◆ **Task goal**
Print exactly the lines below between the line containing "izolacyjne, w tym" and the line containing "Stifte und Klöster", counting both of those lines. Leave pictures out.

####

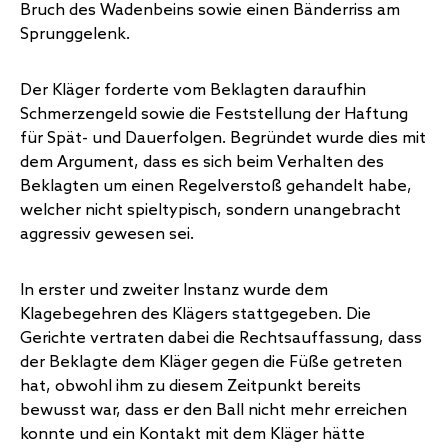
Bruch des Wadenbeins sowie einen Bänderriss am
Sprunggelenk.
Der Kläger forderte vom Beklagten daraufhin
Schmerzengeld sowie die Feststellung der Haftung
für Spät- und Dauerfolgen. Begründet wurde dies mit
dem Argument, dass es sich beim Verhalten des
Beklagten um einen Regelverstoß gehandelt habe,
welcher nicht spieltypisch, sondern unangebracht
aggressiv gewesen sei.
In erster und zweiter Instanz wurde dem
Klagebegehren des Klägers stattgegeben. Die
Gerichte vertraten dabei die Rechtsauffassung, dass
der Beklagte dem Kläger gegen die Füße getreten
hat, obwohl ihm zu diesem Zeitpunkt bereits
bewusst war, dass er den Ball nicht mehr erreichen
konnte und ein Kontakt mit dem Kläger hätte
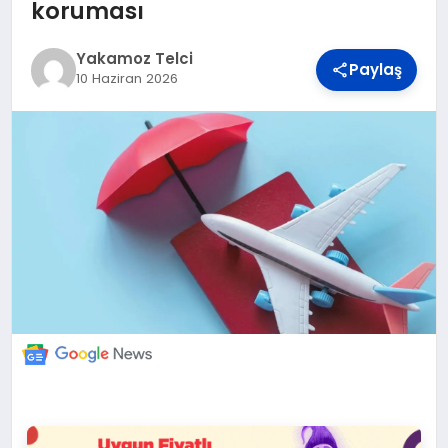
DÜNYA
koruması
Yakamoz Telci
Paylaş
BILIM VE TEKNOLOJI
10 Haziran 2026
OTOMOBIL
KÜNYE
İLETIŞIM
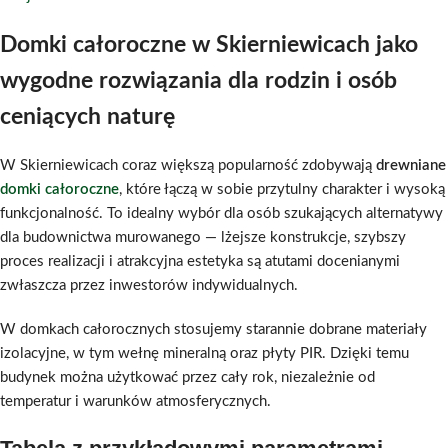
Domki całoroczne w Skierniewicach jako
wygodne rozwiązania dla rodzin i osób
ceniących naturę
W Skierniewicach coraz większą popularność zdobywają
drewniane
domki całoroczne
, które łączą w sobie przytulny charakter i wysoką
funkcjonalność. To idealny wybór dla osób szukających alternatywy
dla budownictwa murowanego — lżejsze konstrukcje, szybszy
proces realizacji i atrakcyjna estetyka są atutami docenianymi
zwłaszcza przez inwestorów indywidualnych.
W domkach całorocznych stosujemy starannie dobrane materiały
izolacyjne, w tym wełnę mineralną oraz płyty PIR. Dzięki temu
budynek można użytkować przez cały rok, niezależnie od
temperatur i warunków atmosferycznych.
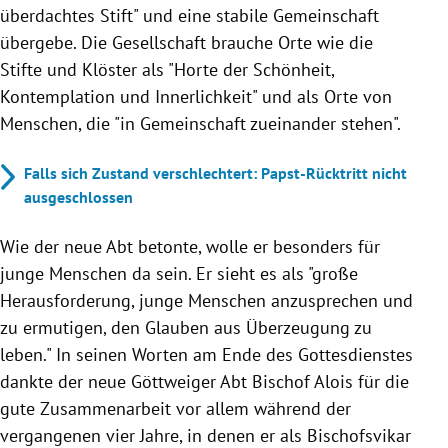
überdachtes Stift" und eine stabile Gemeinschaft
übergebe. Die Gesellschaft brauche Orte wie die
Stifte und Klöster als "Horte der Schönheit,
Kontemplation und Innerlichkeit" und als Orte von
Menschen, die "in Gemeinschaft zueinander stehen".
Falls sich Zustand verschlechtert: Papst-Rücktritt nicht
ausgeschlossen
Wie der neue Abt betonte, wolle er besonders für
junge Menschen da sein. Er sieht es als "große
Herausforderung, junge Menschen anzusprechen und
zu ermutigen, den Glauben aus Überzeugung zu
leben."
In seinen Worten am Ende des Gottesdienstes
dankte der neue Göttweiger Abt Bischof Alois für die
gute Zusammenarbeit vor allem während der
vergangenen vier Jahre, in denen er als Bischofsvikar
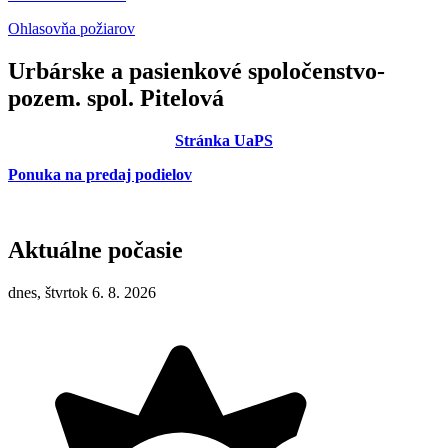
Ohlasovňa požiarov
Urbárske a pasienkové spoločenstvo-
pozem. spol. Pitelová
Stránka UaPS
Ponuka na predaj podielov
Aktuálne počasie
dnes, štvrtok 6. 8. 2026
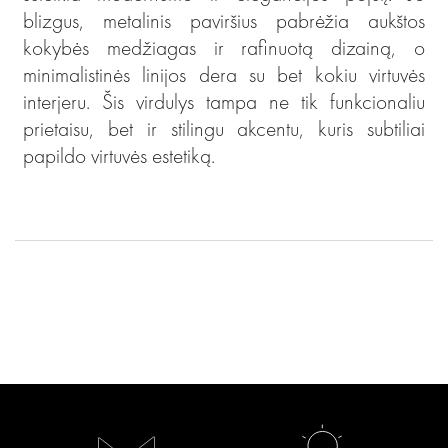
blizgus, metalinis paviršius pabrėžia aukštos
kokybės medžiagas ir rafinuotą dizainą, o
minimalistinės linijos dera su bet kokiu virtuvės
interjeru. Šis virdulys tampa ne tik funkcionaliu
prietaisu, bet ir stilingu akcentu, kuris subtiliai
papildo virtuvės estetiką.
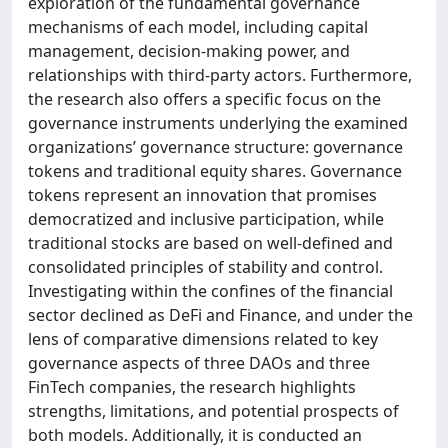
exploration of the fundamental governance
mechanisms of each model, including capital
management, decision-making power, and
relationships with third-party actors. Furthermore,
the research also offers a specific focus on the
governance instruments underlying the examined
organizations’ governance structure: governance
tokens and traditional equity shares. Governance
tokens represent an innovation that promises
democratized and inclusive participation, while
traditional stocks are based on well-defined and
consolidated principles of stability and control.
Investigating within the confines of the financial
sector declined as DeFi and Finance, and under the
lens of comparative dimensions related to key
governance aspects of three DAOs and three
FinTech companies, the research highlights
strengths, limitations, and potential prospects of
both models. Additionally, it is conducted an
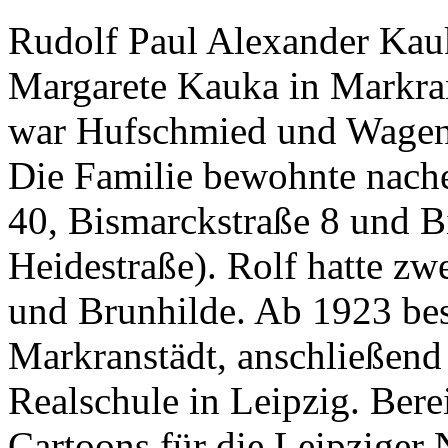
Rudolf Paul Alexander Kau
Margarete Kauka in Markran
war Hufschmied und Wagenb
Die Familie bewohnte nache
40, Bismarckstraße 8 und B
Heidestraße). Rolf hatte zw
und Brunhilde. Ab 1923 bes
Markranstädt, anschließend 
Realschule in Leipzig. Berei
Cartoons für die Leipziger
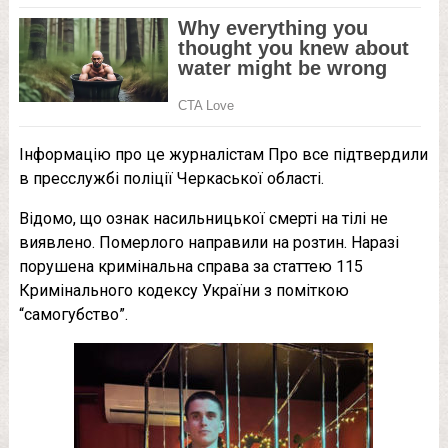
Інформацію про це журналістам Про все підтвердили
в пресслужбі поліції Черкаської області.
Відомо, що ознак насильницької смерті на тілі не
виявлено. Померлого направили на розтин. Наразі
порушена кримінальна справа за статтею 115
Кримінального кодексу України з поміткою
“самогубство”.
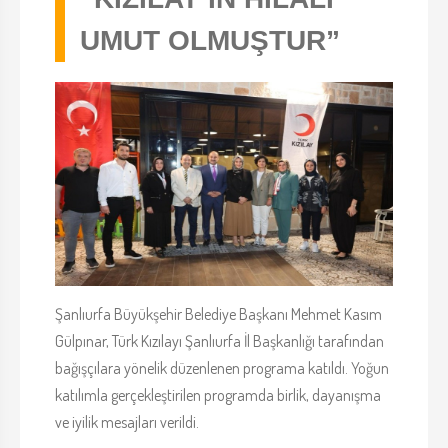
UMUT OLMUŞTUR”
Şanlıurfa Büyükşehir Belediye Başkanı Mehmet Kasım
Gülpınar, Türk Kızılayı Şanlıurfa İl Başkanlığı tarafından
bağışçılara yönelik düzenlenen programa katıldı. Yoğun
katılımla gerçekleştirilen programda birlik, dayanışma
ve iyilik mesajları verildi.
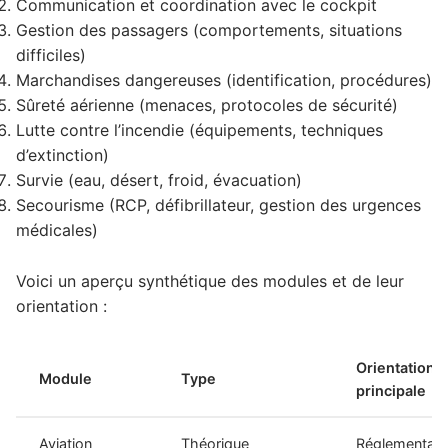
Communication et coordination avec le cockpit
Gestion des passagers (comportements, situations
difficiles)
Marchandises dangereuses (identification, procédures)
Sûreté aérienne (menaces, protocoles de sécurité)
Lutte contre l’incendie (équipements, techniques
d’extinction)
Survie (eau, désert, froid, évacuation)
Secourisme (RCP, défibrillateur, gestion des urgences
médicales)
Voici un aperçu synthétique des modules et de leur
orientation :
Orientation
Module
Type
principale
Aviation
Théorique
Réglementati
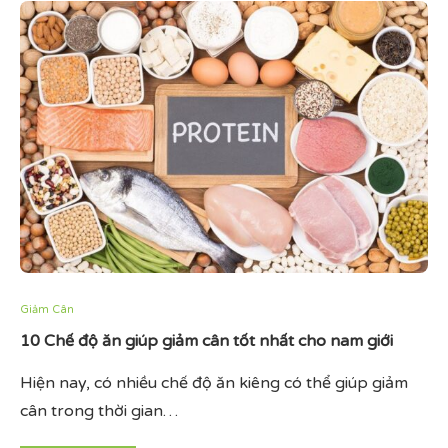
Giảm Cân
10 Chế độ ăn giúp giảm cân tốt nhất cho nam giới
Hiện nay, có nhiều chế độ ăn kiêng có thể giúp giảm
cân trong thời gian…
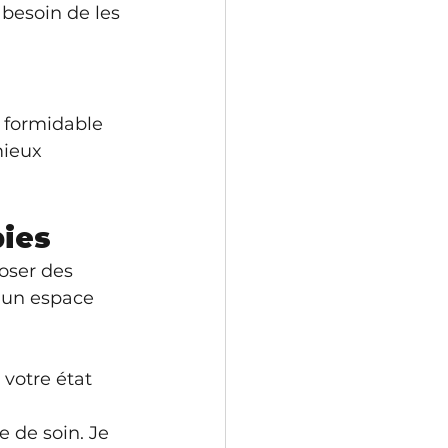
 besoin de les 
 formidable 
mieux 
pies
oser des 
 un espace 
otre état 
e de soin. Je 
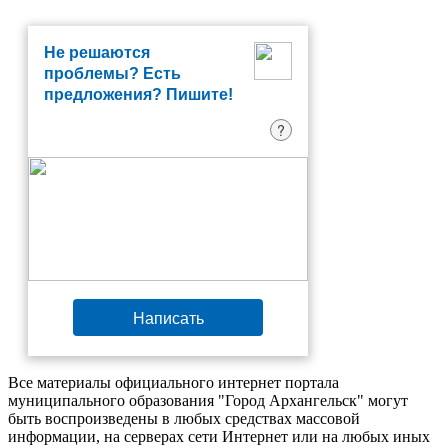
Не решаются
проблемы? Есть
предложения? Пишите!
?
Написать
Все материалы официального интернет портала
муниципального образования "Город Архангельск" могут
быть воспроизведены в любых средствах массовой
информации, на серверах сети Интернет или на любых иных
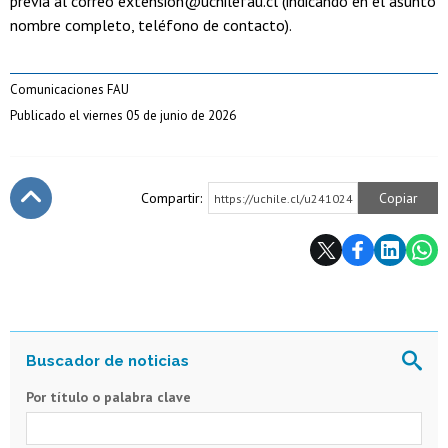
previa al correo extension@uchilefau.cl (indicando en el asunto
nombre completo, teléfono de contacto).
Comunicaciones FAU
Publicado el viernes 05 de junio de 2026
Compartir:
Copiar
https://uchile.cl/u241024
Subir
Por título o palabra clave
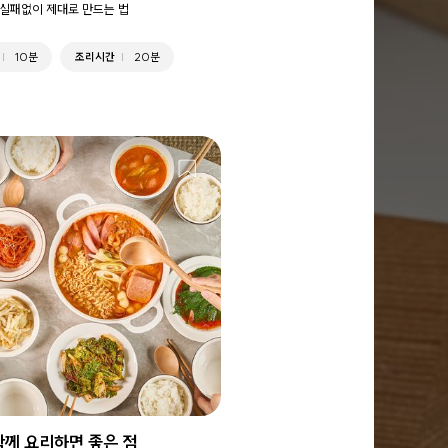
실패없이 제대로 만드는 법
10분
조리시간
20분
함께 요리하면 좋은 점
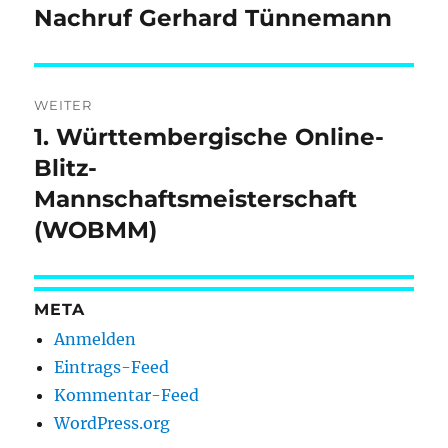
Nachruf Gerhard Tünnemann
Vorheriger
Beitrag:
WEITER
1. Württembergische Online-
Nächster
Beitrag:
Blitz-
Mannschaftsmeisterschaft
(WOBMM)
META
Anmelden
Eintrags-Feed
Kommentar-Feed
WordPress.org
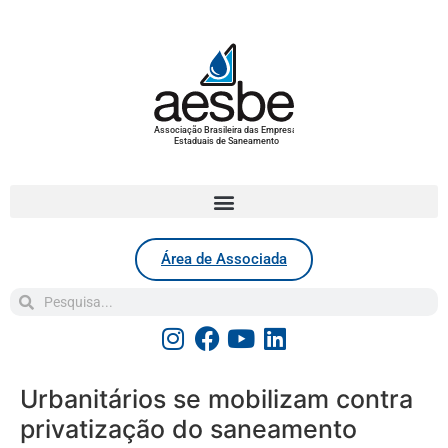
Associação Brasileira das Empresas
Estaduais de Saneamento
Área de Associada
Urbanitários se mobilizam contra
privatização do saneamento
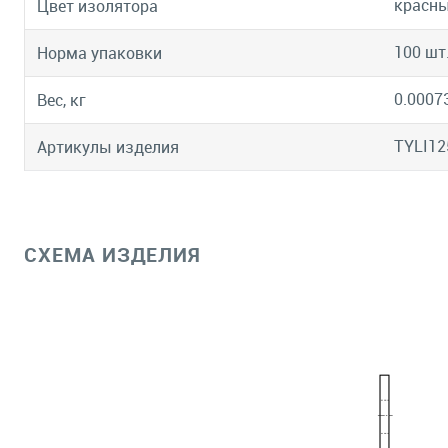
красн
Цвет изолятора
100 шт
Норма упаковки
0.0007
Вес, кг
TYLI12
Артикулы изделия
СХЕМА ИЗДЕЛИЯ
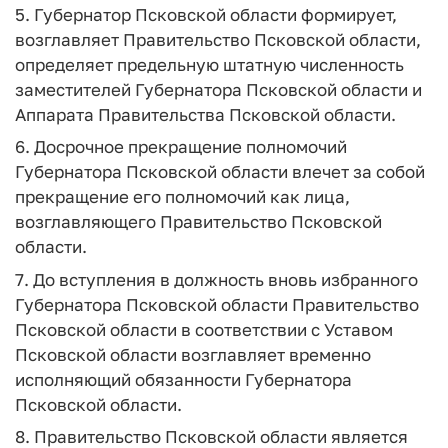
5. Губернатор Псковской области формирует,
возглавляет Правительство Псковской области,
определяет предельную штатную численность
заместителей Губернатора Псковской области и
Аппарата Правительства Псковской области.
6. Досрочное прекращение полномочий
Губернатора Псковской области влечет за собой
прекращение его полномочий как лица,
возглавляющего Правительство Псковской
области.
7. До вступления в должность вновь избранного
Губернатора Псковской области Правительство
Псковской области в соответствии с Уставом
Псковской области возглавляет временно
исполняющий обязанности Губернатора
Псковской области.
8. Правительство Псковской области является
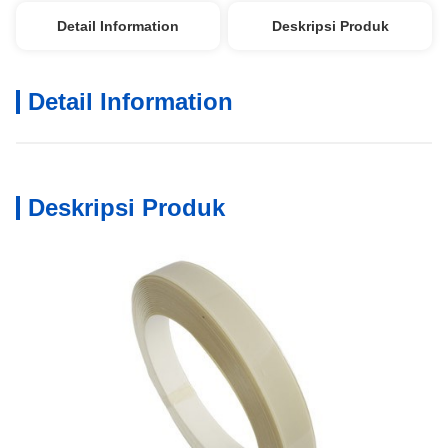
Detail Information
Deskripsi Produk
Detail Information
Deskripsi Produk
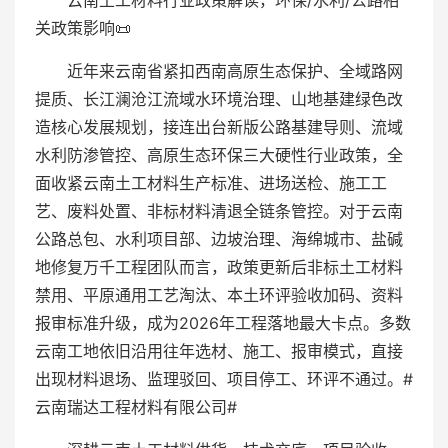
云南土工材料行业政策解读，环保/水利/公路相
关政策影响📜
近年来云南省紧扣西南高原生态保护、全域路网
提质、长江澜沧江流域水环境治理、山地基建绿色改
造核心发展规划，接连出台新版公路基建导则、流域
水利防渗管控、高原生态环保三大硬性行业政策，全
面收紧云南土工材料生产标准、进场送检、施工工
艺、废料处置、非标材料清退全链条管控。对于云南
公路总包、水利项目部、边坡治理、海绵城市、盐碱
地修复万千工程团队而言，政策更新后非标土工材料
禁用、平原通用工艺淘汰、本土环评验收加码、资料
报审标准升级，成为2026年工程落地最大卡点。多数
云南工地依旧沿用往年选材、施工、报审模式，直接
出现材料退场、监理驳回、项目停工、环评不通过。#
云南瑞达工程材料有限公司#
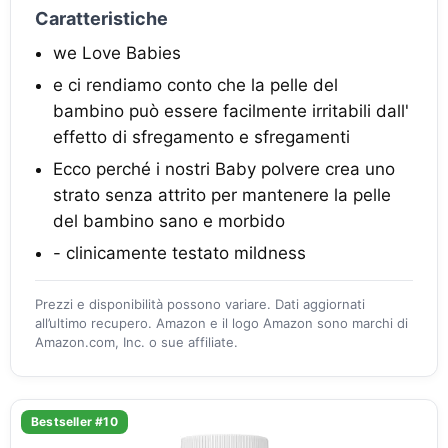
Caratteristiche
we Love Babies
e ci rendiamo conto che la pelle del
bambino può essere facilmente irritabili dall'
effetto di sfregamento e sfregamenti
Ecco perché i nostri Baby polvere crea uno
strato senza attrito per mantenere la pelle
del bambino sano e morbido
- clinicamente testato mildness
Prezzi e disponibilità possono variare. Dati aggiornati
all’ultimo recupero. Amazon e il logo Amazon sono marchi di
Amazon.com, Inc. o sue affiliate.
Bestseller #10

####

◆ **Output for this task**
izolacyjne, w tym wełnę mineralną oraz płyty PIR. Dzięki temu
budynek można użytkować przez cały rok, niezależnie od
temperatur i warunków atmosferycznych.
überdachtes Stift" und eine stabile Gemeinschaft
übergebe. Die Gesellschaft brauche Orte wie die
Stifte und Klöster als "Horte der Schönheit,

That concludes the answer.